Tuesday, March 23, 2010

The Courage to Teach

While I am not a teacher in a school, I am surrounded by them in my life. I know that I have a teacher's outlook on things no matter what my title currently says. So, I picked up The Courage to Teach at a garage sale last summer and finally got around to reading it. WOW! Any leader, any teacher...this is a good read.

Thanks to Amy Dutt for introducing me to Parker Palmer, giving credit where credit is due.

Some quotes from the book that struck me:


Good education may leave students deeply dissatisfied, at least for awhile. I do not mean the dissatisfaction that comes from teachers who are inaudible, incoherent or incompetent.

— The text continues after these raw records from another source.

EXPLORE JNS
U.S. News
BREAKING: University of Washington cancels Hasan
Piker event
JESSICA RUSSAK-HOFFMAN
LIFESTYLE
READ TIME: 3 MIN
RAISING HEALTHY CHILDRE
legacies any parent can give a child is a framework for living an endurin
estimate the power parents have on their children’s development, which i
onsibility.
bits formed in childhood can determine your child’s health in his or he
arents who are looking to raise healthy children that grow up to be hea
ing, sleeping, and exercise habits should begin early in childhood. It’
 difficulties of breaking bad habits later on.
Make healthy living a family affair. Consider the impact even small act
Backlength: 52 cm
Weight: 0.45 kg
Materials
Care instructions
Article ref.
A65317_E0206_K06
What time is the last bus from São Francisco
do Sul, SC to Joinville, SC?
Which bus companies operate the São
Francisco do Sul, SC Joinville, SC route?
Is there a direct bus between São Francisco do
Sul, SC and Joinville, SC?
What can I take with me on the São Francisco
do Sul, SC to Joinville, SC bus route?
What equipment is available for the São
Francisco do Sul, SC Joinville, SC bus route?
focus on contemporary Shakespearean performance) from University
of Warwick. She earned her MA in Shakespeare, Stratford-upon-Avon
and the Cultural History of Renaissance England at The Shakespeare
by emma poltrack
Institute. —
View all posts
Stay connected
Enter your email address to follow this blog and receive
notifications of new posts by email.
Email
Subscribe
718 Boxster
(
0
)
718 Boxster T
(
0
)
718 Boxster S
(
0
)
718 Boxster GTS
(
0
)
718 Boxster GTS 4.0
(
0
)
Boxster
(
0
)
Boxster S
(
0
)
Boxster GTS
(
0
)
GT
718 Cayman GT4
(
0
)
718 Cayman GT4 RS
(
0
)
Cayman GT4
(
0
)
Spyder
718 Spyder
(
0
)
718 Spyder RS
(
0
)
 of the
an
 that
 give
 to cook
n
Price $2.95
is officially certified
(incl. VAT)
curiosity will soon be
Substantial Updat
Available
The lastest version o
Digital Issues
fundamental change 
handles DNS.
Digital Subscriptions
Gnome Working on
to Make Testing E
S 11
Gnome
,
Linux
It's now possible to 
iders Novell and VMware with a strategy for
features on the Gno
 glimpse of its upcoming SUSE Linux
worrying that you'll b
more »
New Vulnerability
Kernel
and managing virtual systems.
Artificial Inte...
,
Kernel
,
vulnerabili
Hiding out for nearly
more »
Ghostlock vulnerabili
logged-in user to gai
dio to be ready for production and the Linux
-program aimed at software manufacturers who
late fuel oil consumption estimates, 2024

But students who have been well served by good teachers may walk away angry – angry that their prejudices have been challenged and their sense of self shaken.

The hallmark of the community of truth is in its claim that reality is a web of communal relationships, and we can know reality only by being in community with it.
We invite diversity in the (learning) community not because it is politically correct but because diverse viewpoints are demanded by the manifold mysteries of great things.

Becoming a leaders of that sort – one who opens, rather than occupies space – requires the same inner journey we have been exploring for teachers. It is a journey beyond fear and into authentic selfhood, a journey toward respecting otherness and understanding how connected and resourceful we all are. As those inner qualities deepen, the leader becomes better able to open spaces in which people feel invited to create communities of mutual support.

The decision to live an undivided life, made by enough people over a long enough period of time, may eventually have social and political impact. It is a deeply personal decision, made for the sake of one’s one identity and integrity. To decide to live divided no more is less a strategy for attacking other people’s beliefs than an uprising of the elemental need for one’s own beliefs to govern and guide one’s life.